▶ [TASK GOAL] Identify and copy all lines of the material where the string "Arial" is found.

/---

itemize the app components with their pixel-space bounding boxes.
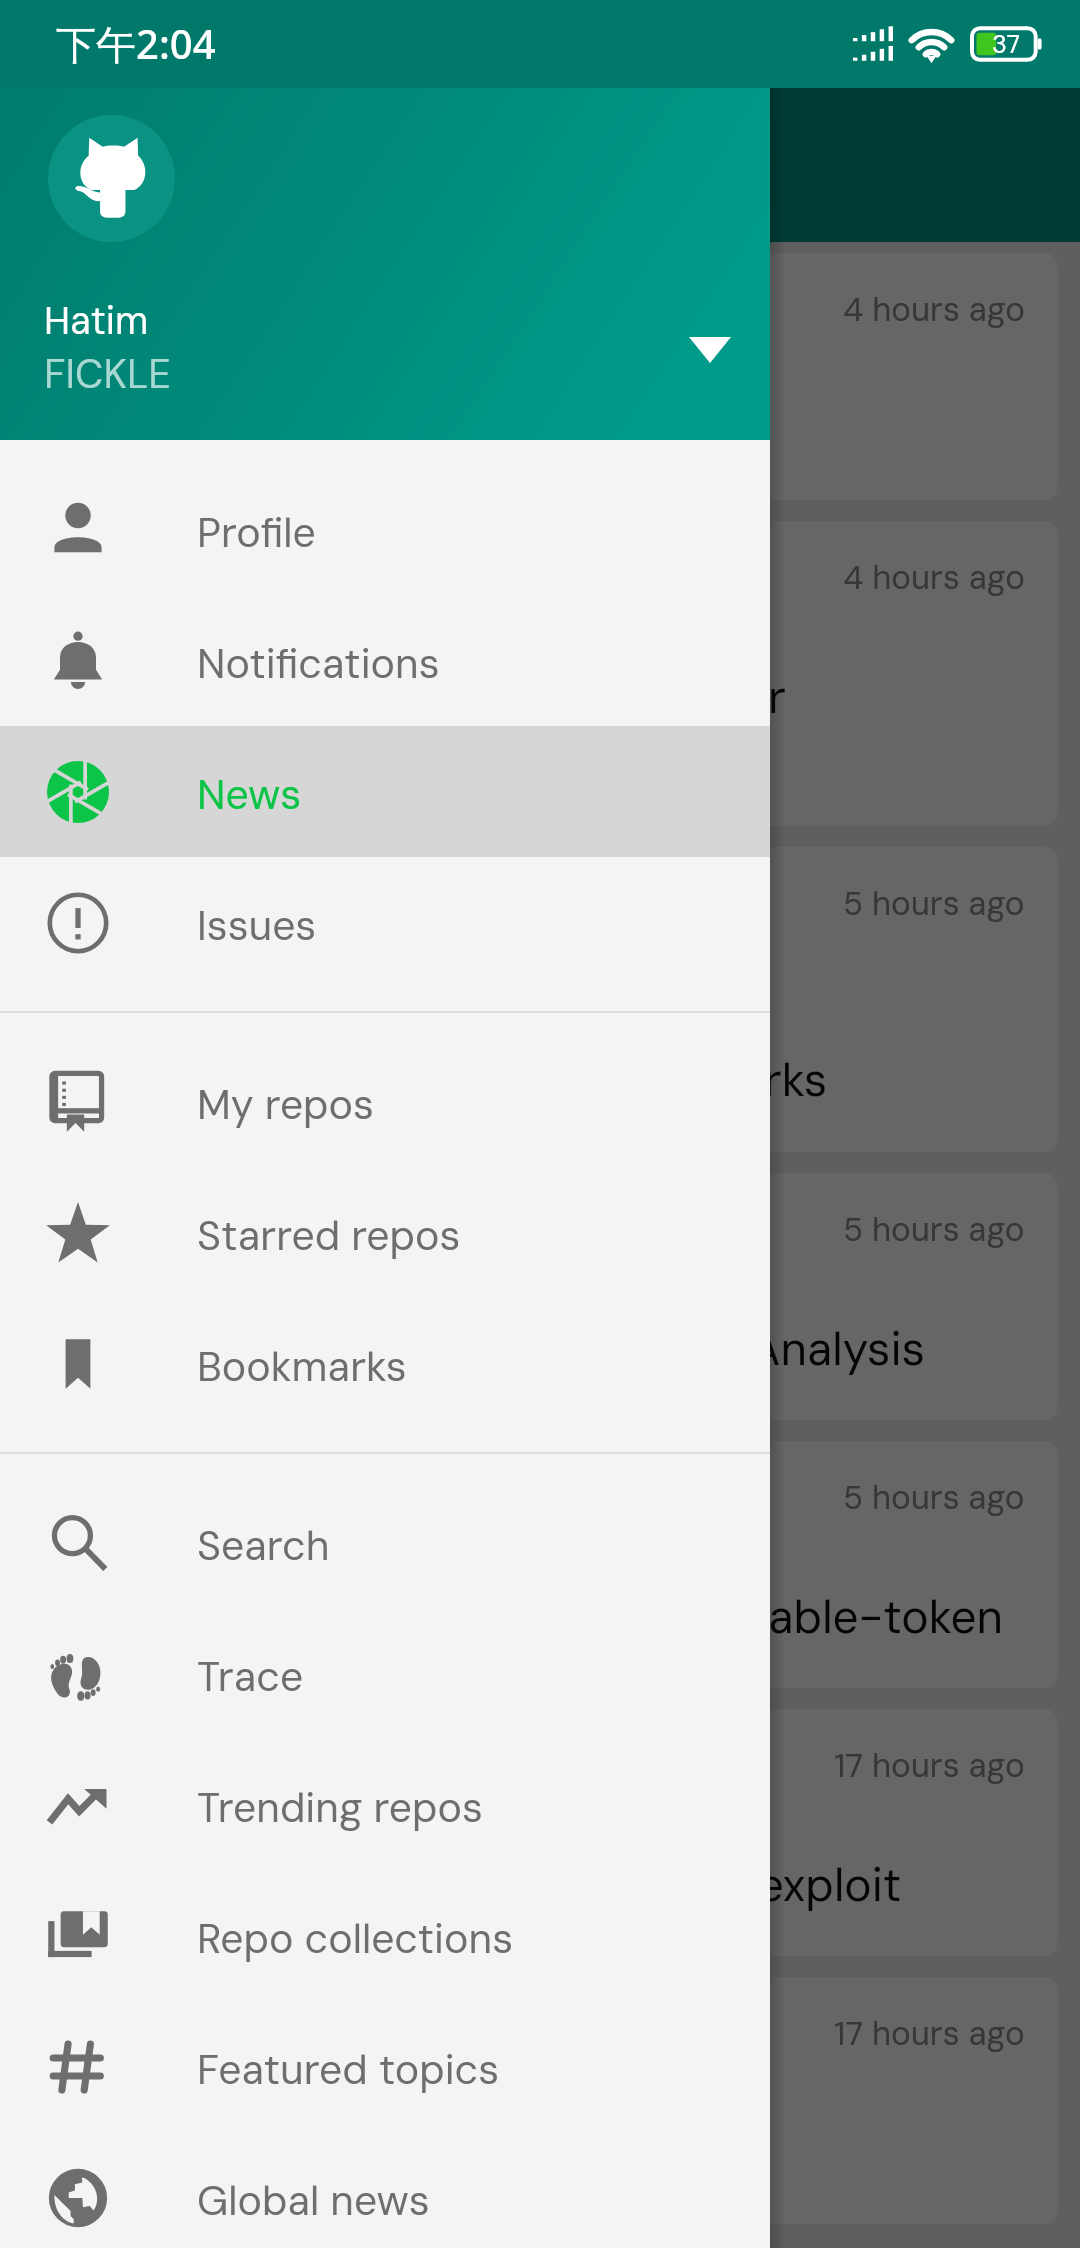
button[interactable]: Trace	[0, 1608, 770, 1739]
staticText: 17 hours ago	[834, 1744, 1025, 1787]
staticText: Search	[197, 1519, 330, 1572]
staticText: Trending repos	[197, 1781, 483, 1834]
staticText: FICKLE	[44, 348, 172, 400]
staticText: Featured topics	[197, 2043, 500, 2096]
staticText: Notifications	[197, 637, 440, 690]
button[interactable]: 4 hours ago	[22, 253, 1058, 500]
staticText: Starred repos	[197, 1209, 461, 1262]
staticText: Linux kernel local privilege chain explo…	[58, 1855, 902, 1915]
button[interactable]: Notifications	[0, 595, 770, 726]
button[interactable]: 17 hours ago	[22, 1709, 1058, 1956]
staticText: Serverless edge cache	[58, 399, 543, 459]
staticText: 4 hours ago	[843, 288, 1025, 331]
button[interactable]: Trending repos	[0, 1739, 770, 1870]
staticText: Bookmarks	[197, 1340, 407, 1393]
staticText: 5 hours ago	[843, 1476, 1025, 1519]
button[interactable]: 4 hours ago	[22, 521, 1058, 826]
button[interactable]: Profile	[0, 464, 770, 595]
staticText: News	[197, 768, 302, 821]
button[interactable]: 5 hours ago	[22, 1173, 1058, 1420]
staticText: Hatim	[44, 296, 149, 345]
button[interactable]: Global news	[0, 2132, 770, 2248]
button[interactable]: 17 hours ago	[22, 1977, 1058, 2224]
staticText: My repos	[197, 1078, 374, 1131]
staticText: 4 hours ago	[843, 556, 1025, 599]
button[interactable]: Starred repos	[0, 1167, 770, 1298]
staticText: 5 hours ago	[843, 882, 1025, 925]
button[interactable]: My repos	[0, 1036, 770, 1167]
button[interactable]: Featured topics	[0, 2001, 770, 2132]
staticText: 5 hours ago	[843, 1208, 1025, 1251]
button[interactable]: Repo collections	[0, 1870, 770, 2001]
staticText: Repo collections	[197, 1912, 514, 1965]
staticText: Profile	[197, 506, 316, 559]
button[interactable]: Issues	[0, 857, 770, 988]
staticText: Crypto-mining botnet hits Docker nodes i…	[58, 667, 786, 784]
staticText: Issues	[197, 899, 317, 952]
button[interactable]: Switch account	[660, 300, 760, 400]
staticText: 17 hours ago	[834, 2012, 1025, 2055]
staticText: 下午2:04	[56, 16, 216, 71]
staticText: Global news	[197, 2174, 430, 2227]
staticText: Trending repos digest	[58, 2123, 524, 2183]
staticText: How GitHub Actions powers open to the pu…	[58, 993, 828, 1110]
button[interactable]: 5 hours ago	[22, 1441, 1058, 1688]
button[interactable]: Bookmarks	[0, 1298, 770, 1429]
button[interactable]: News	[0, 726, 770, 857]
staticText: Trace	[197, 1650, 304, 1703]
button[interactable]: 5 hours ago	[22, 847, 1058, 1152]
staticText: Low Level Protocol Deep Packet Analysis	[58, 1319, 925, 1379]
staticText: 37	[992, 28, 1020, 61]
staticText: Leaked CI secret grants a refreshable-to…	[58, 1587, 1004, 1647]
button[interactable]: Search	[0, 1477, 770, 1608]
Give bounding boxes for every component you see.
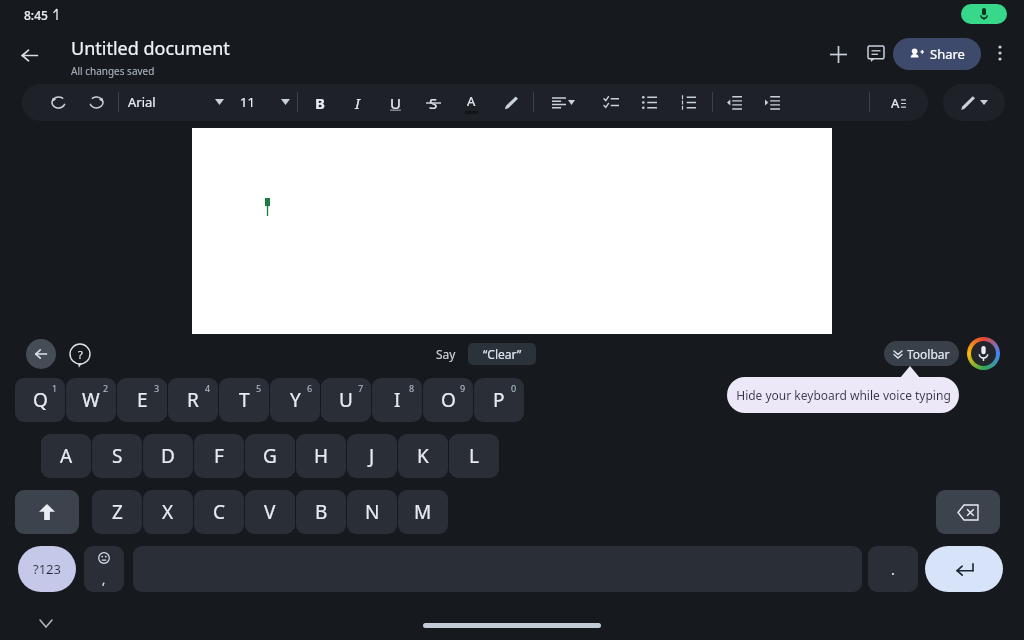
staticText: Q (33, 387, 48, 413)
button[interactable]: B (305, 88, 334, 117)
button[interactable]: F (194, 434, 244, 478)
button[interactable]: Voice typing (967, 337, 1000, 370)
staticText: U (339, 387, 353, 413)
staticText: 6 (307, 382, 313, 394)
staticText: C (213, 499, 226, 525)
button[interactable]: Period (868, 546, 918, 592)
button[interactable]: Increase indent (758, 88, 787, 117)
button[interactable]: Voice recording active (961, 4, 1007, 24)
staticText: J (369, 443, 375, 469)
button[interactable]: W (66, 378, 116, 422)
button[interactable]: Align (544, 88, 582, 117)
button[interactable]: U (381, 88, 410, 117)
button[interactable]: Help (65, 339, 95, 369)
staticText: G (263, 443, 277, 469)
button[interactable]: U (321, 378, 371, 422)
staticText: 0 (511, 382, 517, 394)
staticText: Share (930, 45, 965, 63)
staticText: B (315, 499, 328, 525)
staticText: W (82, 387, 100, 413)
button[interactable]: Hide keyboard (33, 610, 59, 636)
button[interactable]: S (92, 434, 142, 478)
button[interactable]: Q (15, 378, 65, 422)
staticText: Y (290, 387, 301, 413)
button[interactable]: Share (893, 38, 981, 70)
button[interactable]: Enter (925, 546, 1003, 592)
button[interactable]: I (372, 378, 422, 422)
button[interactable]: Say (436, 346, 456, 362)
button[interactable]: J (347, 434, 397, 478)
button[interactable]: V (245, 490, 295, 534)
staticText: A (891, 94, 900, 112)
button[interactable]: H (296, 434, 346, 478)
button[interactable]: Add (822, 38, 854, 70)
staticText: P (493, 387, 505, 413)
button[interactable]: P (474, 378, 524, 422)
staticText: L (469, 443, 479, 469)
button[interactable]: Untitled document (71, 36, 230, 78)
staticText: K (417, 443, 429, 469)
button[interactable]: 11 (240, 88, 290, 116)
button[interactable]: Highlight (496, 88, 525, 117)
staticText: ?123 (33, 560, 61, 578)
button[interactable]: Back (14, 40, 44, 70)
button[interactable]: E (117, 378, 167, 422)
button[interactable]: Checklist (597, 88, 626, 117)
staticText: O (441, 387, 456, 413)
button[interactable]: T (219, 378, 269, 422)
button[interactable]: C (194, 490, 244, 534)
staticText: 3 (154, 382, 160, 394)
button[interactable]: “Clear” (468, 343, 536, 365)
button[interactable]: Decrease indent (720, 88, 749, 117)
button[interactable]: R (168, 378, 218, 422)
button[interactable]: ?123 (18, 546, 76, 592)
button[interactable]: X (143, 490, 193, 534)
staticText: D (161, 443, 175, 469)
button[interactable]: D (143, 434, 193, 478)
staticText: M (414, 499, 432, 525)
staticText: All changes saved (71, 64, 155, 78)
staticText: H (314, 443, 329, 469)
button[interactable]: Backspace (936, 490, 1000, 534)
button[interactable]: Numbered list (674, 88, 703, 117)
staticText: 11 (240, 93, 255, 111)
button[interactable]: Comments (860, 38, 892, 70)
staticText: Arial (128, 93, 156, 111)
button[interactable]: Z (92, 490, 142, 534)
button[interactable]: More options (985, 38, 1015, 68)
button[interactable]: Hide your keyboard while voice typing (727, 377, 959, 413)
staticText: 8:45 (24, 7, 48, 23)
staticText: E (137, 387, 148, 413)
button[interactable]: B (296, 490, 346, 534)
staticText: A (467, 92, 476, 110)
button[interactable]: Edit mode (943, 84, 1005, 121)
button[interactable]: Shift (15, 490, 79, 534)
button[interactable]: Text style (884, 88, 913, 117)
staticText: S (429, 93, 438, 113)
button[interactable]: Text color (457, 88, 486, 117)
staticText: V (264, 499, 276, 525)
staticText: ? (78, 347, 83, 362)
button[interactable]: Back (26, 339, 56, 369)
button[interactable]: K (398, 434, 448, 478)
button[interactable]: M (398, 490, 448, 534)
staticText: Z (112, 499, 123, 525)
staticText: X (162, 499, 174, 525)
button[interactable]: Strikethrough (419, 88, 448, 117)
button[interactable]: Redo (82, 88, 110, 116)
button[interactable]: Toolbar (884, 341, 959, 366)
button[interactable]: Bulleted list (635, 88, 664, 117)
staticText: 8 (409, 382, 415, 394)
button[interactable]: O (423, 378, 473, 422)
button[interactable]: Emoji (84, 546, 124, 592)
button[interactable]: L (449, 434, 499, 478)
staticText: Toolbar (907, 346, 950, 362)
button[interactable]: Y (270, 378, 320, 422)
button[interactable]: Arial (128, 88, 224, 116)
button[interactable]: N (347, 490, 397, 534)
button[interactable]: Undo (44, 88, 72, 116)
button[interactable]: G (245, 434, 295, 478)
button[interactable]: I (343, 88, 372, 117)
button[interactable]: A (41, 434, 91, 478)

\---

▶ [REPLY TO THE TASK]
staticText: Arial (128, 93, 156, 111)
button[interactable]: Arial (128, 88, 224, 116)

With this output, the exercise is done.